I opened USA Today this morning and was greeted with a great piece about the comedian, Sarah Silverman, and her new book, “The Bedwetter: Stories of Courage, Redemption, and Pee”. I plan to read it soon.
According to the article, Sarah wet the bed until she was in high school. One reason that I am so happy to see her story being published is that the more we can openly discuss bedwetting, its embarrassing implications and its resolution, the more families will feel comfortable seeking help. Getting the word out that bedwetters can grow into pretty wonderful people is important. At the Bedwetting Store, we try to offer concrete suggestions, matter-of-fact phone discussions and product reviews that are actual stories from families of bedwetting children.
As a nurse practitioner, I speak with families of bedwetting teens on a weekly, if not daily, basis. These teens often feel hopeless, helpless and that they are destined to be denied sleepovers, camp and college dorm living for the rest of their lives. Developmentally, the incidence of bedwetting decreases as kids get older so that only about 1% of 18 year olds continue to struggle with bedwetting.
That said, it’s also important to know that there are effective steps that can be taken to speed up the whole developmental process.
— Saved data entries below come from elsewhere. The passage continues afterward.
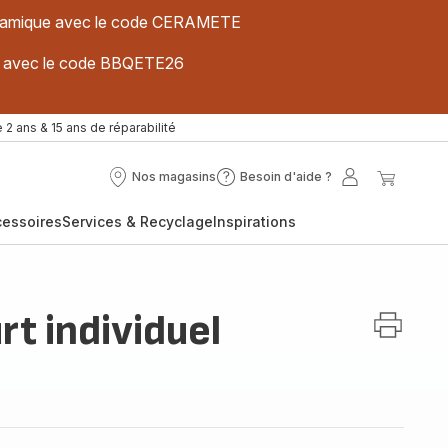
 céramique avec le code CERAMETE
ues avec le code BBQETE26
 2 ans & 15 ans de réparabilité
Nos magasins
Besoin d'aide ?
Nos
Besoin
Mon
Mon
magasins
d'aide
compte
panier
cessoires
Services & Recyclage
Inspirations
?
t individuel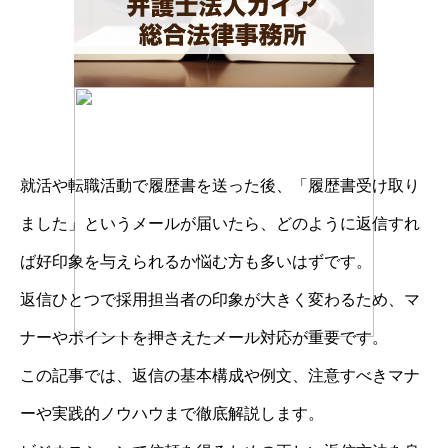
就活や転職活動で履歴書を送った後、「履歴書受け取り
ました」というメールが届いたら、どのように返信すれ
ば好印象を与えられるか悩む方も多いはずです。
返信ひとつで採用担当者の印象が大きく変わるため、マ
ナーやポイントを押さえたメール対応が重要です。
この記事では、返信の基本構成や例文、注意すべきマナ
ーや実践的ノウハウまで徹底解説します。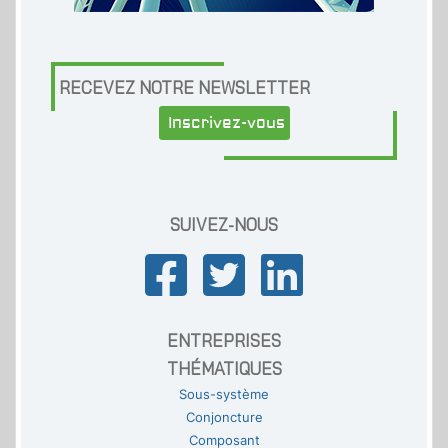
RECEVEZ NOTRE NEWSLETTER
Inscrivez-vous
SUIVEZ-NOUS
ENTREPRISES
THÉMATIQUES
Sous-système
Conjoncture
Composant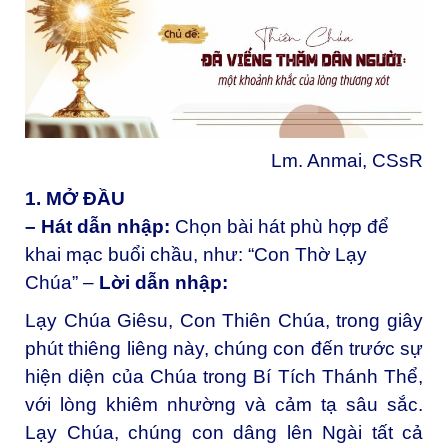
Lm. Anmai, CSsR
1. MỞ ĐẦU
– Hát dẫn nhập:
Chọn bài hát phù hợp để
khai mạc buổi chầu, như: “Con Thờ Lạy
Chúa” –
Lời dẫn nhập:
Lạy Chúa Giêsu, Con Thiên Chúa, trong giây
phút thiêng liêng này, chúng con đến trước sự
hiện diện của Chúa trong Bí Tích Thánh Thể,
với lòng khiêm nhường và cảm tạ sâu sắc.
Lạy Chúa, chúng con dâng lên Ngài tất cả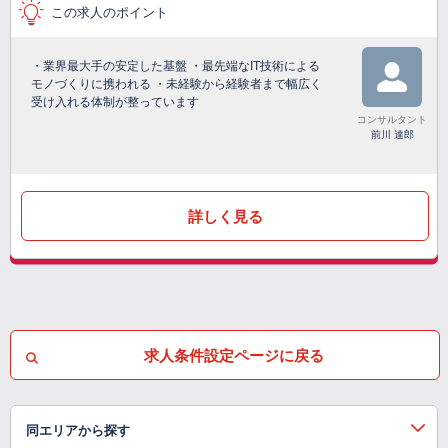
この求人のポイント
・業界最大手の安定した基盤 ・最先端なIT技術による
モノづくりに携われる ・未経験から経験者まで幅広く
受け入れる体制が整っています
コンサルタント
前川 達郎
詳しく見る
求人条件設定ページに戻る
同エリアから探す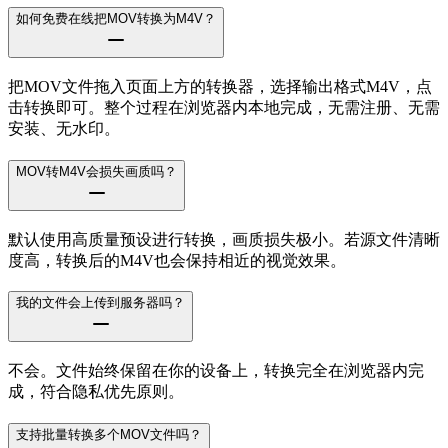
如何免费在线把MOV转换为M4V？
把MOV文件拖入页面上方的转换器，选择输出格式M4V，点
击转换即可。整个过程在浏览器内本地完成，无需注册、无需
安装、无水印。
MOV转M4V会损失画质吗？
默认使用高质量预设进行转换，画质损失极小。若源文件清晰
度高，转换后的M4V也会保持相近的视觉效果。
我的文件会上传到服务器吗？
不会。文件始终保留在你的设备上，转换完全在浏览器内完
成，符合隐私优先原则。
支持批量转换多个MOV文件吗？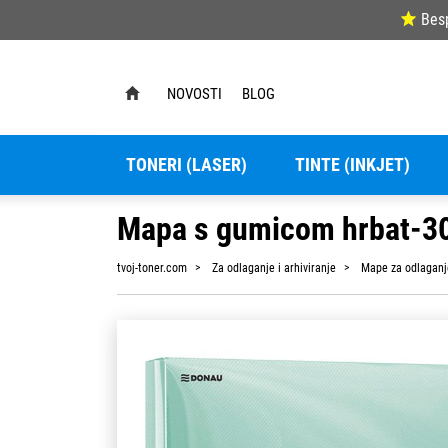
Bes
NOVOSTI
BLOG
TONERI (LASER)
TINTE (INKJET)
Mapa s gumicom hrbat-3
tvoj-toner.com
Za odlaganje i arhiviranje
Mape za odlaganj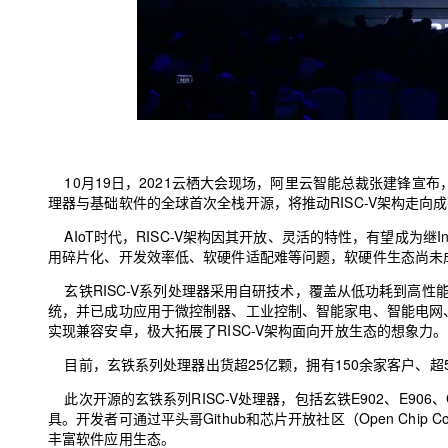
大模型解决方案
迁移与运维管理
快速部署 Dify，高效搭建 
专有云
10 分钟在聊天系统中增加
10月19日，2021云栖大会现场，阿里云智能总裁张建锋宣布
理器与基础软件的全球首次全栈开源，将推动RISC-V架构走向成
AIoT时代，RISC-V架构因其开放、灵活的特性，有望成为继Int
用碎片化、开发效率低、软硬件适配难等问题，软硬件生态尚未
玄铁RISC-V系列处理器采用自研技术，覆盖从低功耗到高性能的各类场景，
统，并已成功应用于微控制器、工业控制、智能家电、智能电网
实现兼容安卓，极大拓展了RISC-V架构面向开放生态的想象力。
目前，玄铁系列处理器出货超25亿颗，拥有1
50
余家客户、超
此次开源的玄铁系列RISC-V处理器，包括玄铁E902、E906
具。开发者可通过平头哥Github和芯片开放社区（Open Chip
丰富软件应用生态。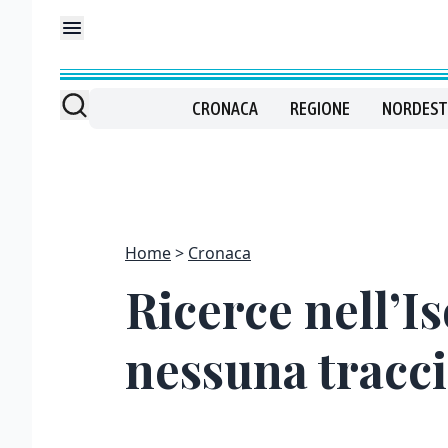
CRONACA
REGIONE
NORDEST
Home
Cronaca
Ricerce nell’I
nessuna tracc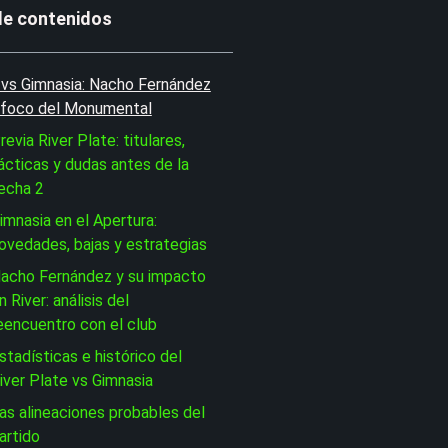
de contenidos
 vs Gimnasia: Nacho Fernández
 foco del Monumental
revia River Plate: titulares,
ácticas y dudas antes de la
echa 2
imnasia en el Apertura:
ovedades, bajas y estrategias
acho Fernández y su impacto
n River: análisis del
eencuentro con el club
stadísticas e histórico del
iver Plate vs Gimnasia
as alineaciones probables del
artido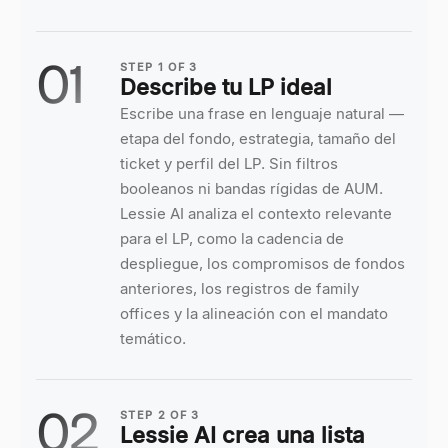
01
STEP
1
OF
3
Describe tu LP ideal
Escribe una frase en lenguaje natural —
etapa del fondo, estrategia, tamaño del
ticket y perfil del LP. Sin filtros
booleanos ni bandas rígidas de AUM.
Lessie AI analiza el contexto relevante
para el LP, como la cadencia de
despliegue, los compromisos de fondos
anteriores, los registros de family
offices y la alineación con el mandato
temático.
02
STEP
2
OF
3
Lessie AI crea una lista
Bedwetting alarms continue to be an effective strategy for teens with bedwetting to learn the behavior of getting up to urinate when their bladder is full. Some teens have half-heartedly tried using a bedwetting alarm at some point in time, perhaps when they were 7 or 8. Because they did not achieve dryness at that time, they assume that this method will not be effective for them. I have had success in my practice with using the wireless alarms for older kids. Both the Rodger wireless and Malem wireless alarms allow the teen to select a sound to alert them when wetting occurs. Picking a tone that is similar to their cell phone ringtone may be helpful. Achieving dryness and getting up as a response to a full bladder is a permanent behavior that can take time to learn, but having a tool to help speed up this whole process is a welcome relief for most teens.